HELSINKI - Nokia (HE:NOKIA) Corporation announced on January 22, 2025, that Lorna Gibb, a senior manager within the company, has received a share-based incentive as part of the company's remuneration practices. The transaction falls under the scope of Article 19 of the EU Market Abuse Regulation and marks an initial notification for Gibb.
According to the details provided, Gibb acquired a total of 11,792 Nokia shares. The incentive did not involve a transaction price, as it was granted in the form of a share-based incentive, which is a common practice for compensating and incentivizing senior management in many corporations.
Nokia, a global leader in B2B technology innovation, is known for its pioneering work in networks that are designed to be responsive, intelligent, and proactive. The company's focus extends across mobile, fixed, and cloud networks. Nokia Bell Labs, their renowned research arm, continues to contribute to the company's intellectual property and long-term innovation strategy.
The transaction has been made public in line with regulatory requirements, ensuring transparency in managers' transactions.
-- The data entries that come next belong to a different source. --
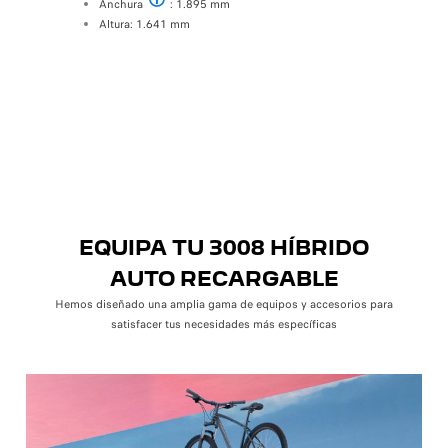
Anchura
: 1.895 mm
Excluidos los espejos
Altura: 1.641 mm
Trasera (Fila 
Ancho de
Espacio p
EQUIPA TU 3008 HÍBRIDO
AUTO RECARGABLE
Hemos diseñado una amplia gama de equipos y accesorios para
satisfacer tus necesidades más específicas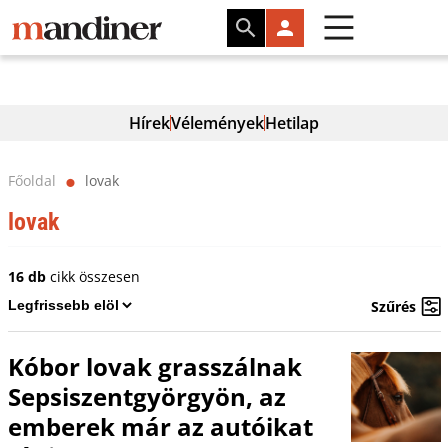
Hírek
Vélemények
Hetilap
Főoldal
lovak
⬤
lovak
16 db
cikk összesen
Szűrés
Kóbor lovak grasszálnak
Sepsiszentgyörgyön, az
emberek már az autóikat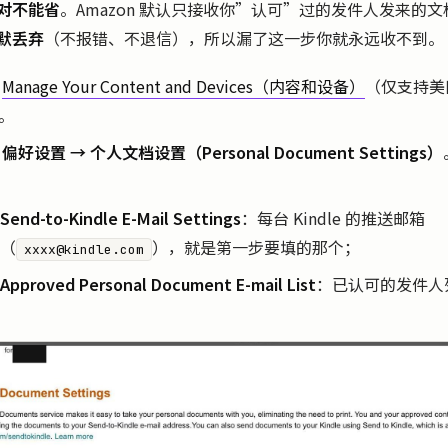
对不能省
。Amazon 默认只接收你”认可”过的发件人发来的
默丢弃
（不报错、不退信），所以漏了这一步你就永远收不到。
开
Manage Your Content and Devices（内容和设备）
（仅支持美区 
。
入
偏好设置 → 个人文档设置（Personal Document Settings）
Send-to-Kindle E-Mail Settings
：每台 Kindle 的推送邮箱
（
），就是第一步要填的那个；
xxxx@kindle.com
Approved Personal Document E-mail List
：已认可的发件人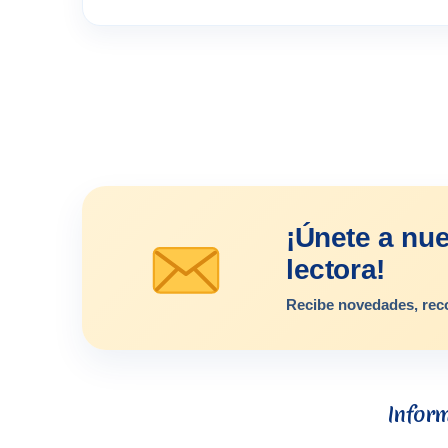
¡Únete a nu
lectora!
Recibe novedades, rec
Infor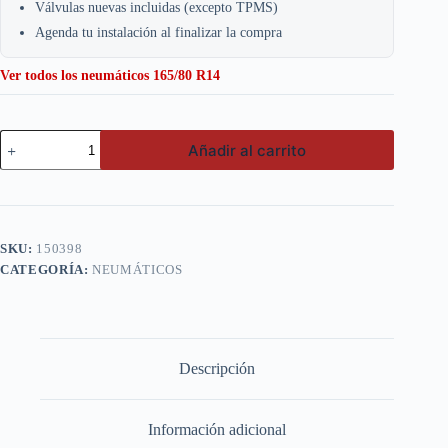
Válvulas nuevas incluidas (excepto TPMS)
Agenda tu instalación al finalizar la compra
Ver todos los neumáticos 165/80 R14
Onyx
Añadir al carrito
165/80
R14
85T
NY-
801
cantidad
SKU:
150398
CATEGORÍA:
NEUMÁTICOS
Descripción
Información adicional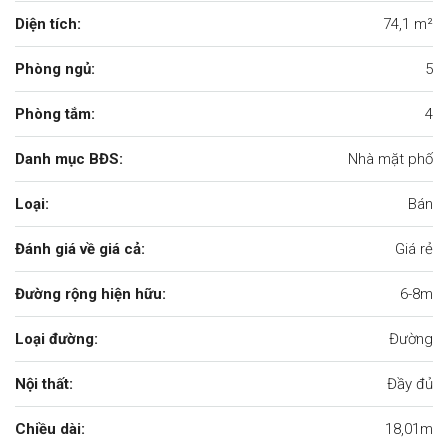
Diện tích:
74,1 m²
Phòng ngủ:
5
Phòng tắm:
4
Danh mục BĐS:
Nhà mặt phố
Loại:
Bán
Đánh giá về giá cả:
Giá rẻ
Đường rộng hiện hữu:
6-8m
Loại đường:
Đường
Nội thất:
Đầy đủ
Chiều dài:
18,01m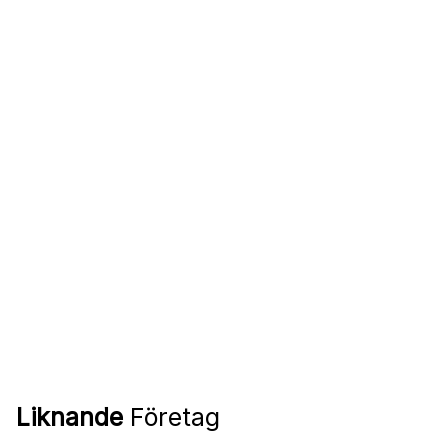
Liknande
Företag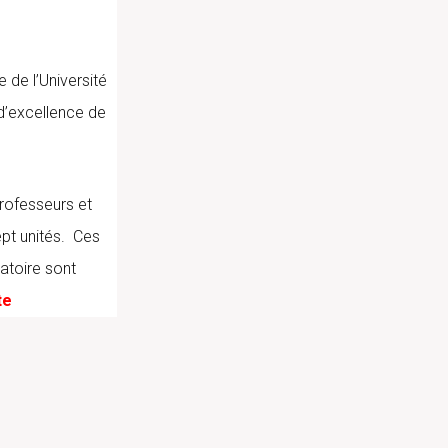
 de l’Université
d’excellence de
rofesseurs et
pt unités. Ces
ratoire sont
te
It is a routine disclosure that companies like Nokia, listed on stock exchanges, are obliged to make when there are significant financial dealings by their managers.
This event highlights Nokia's ongoing commitment to aligning the interests of its senior management with those of its shareholders. The share-based incentive is intended to motivate key personnel to continue contributing to the company's success and to share in the financial outcomes of their efforts.
The information for this report is based on a press release statement from Nokia Corporation.